DESCRIPTION OF THE TASK ::
Retype the line with "Zvukový a světelný alarmu." in it, then each line after it to the end of the data, word for word.

RECORDS ::
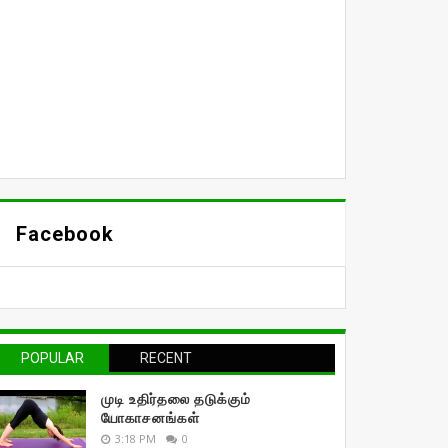
Facebook
POPULAR
RECENT
முடி உதிர்தலை தடுக்கும்
யோகாசனங்கள்
3:18 PM
0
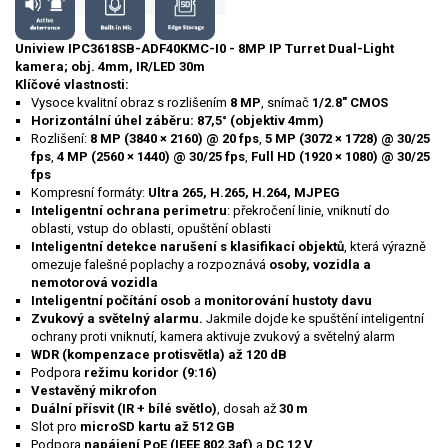
Uniview IPC3618SB-ADF40KMC-I0 - 8MP IP Turret Dual-Light
kamera; obj. 4mm, IR/LED 30m
Klíčové vlastnosti:
Vysoce kvalitní obraz s rozlišením
8 MP
, snímač
1/2.8" CMOS
Horizontální úhel záběru: 87,5° (objektiv 4mm)
Rozlišení:
8 MP (3840 × 2160) @ 20 fps
,
5 MP (3072 × 1728) @ 30/25
fps
,
4 MP (2560 × 1440) @ 30/25 fps
,
Full HD (1920 × 1080) @ 30/25
fps
Kompresní formáty:
Ultra 265, H.265, H.264, MJPEG
Inteligentní ochrana perimetru
: překročení linie, vniknutí do
oblasti, vstup do oblasti, opuštění oblasti
Inteligentní detekce narušení s klasifikací objektů
, která výrazně
omezuje falešné poplachy a rozpoznává
osoby, vozidla a
nemotorová vozidla
Inteligentní počítání osob
a
monitorování hustoty davu
Zvukový a světelný alarmu.
Jakmile dojde ke spuštění inteligentní
ochrany proti vniknutí, kamera aktivuje zvukový a světelný alarm
WDR (kompenzace protisvětla) až 120 dB
Podpora
režimu koridor (9:16)
Vestavěný mikrofon
Duální přísvit (IR + bílé světlo)
, dosah až
30 m
Slot pro
microSD kartu až 512 GB
Podpora
napájení PoE (IEEE 802.3af)
a
DC 12 V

EXPECTED ANSWER ::
Zvukový a světelný alarmu.
Jakmile dojde ke spuštění inteligentní
ochrany proti vniknutí, kamera aktivuje zvukový a světelný alarm
WDR (kompenzace protisvětla) až 120 dB
Podpora
režimu koridor (9:16)
Vestavěný mikrofon
Duální přísvit (IR + bílé světlo)
, dosah až
30 m
Slot pro
microSD kartu až 512 GB
Podpora
napájení PoE (IEEE 802.3af)
a
DC 12 V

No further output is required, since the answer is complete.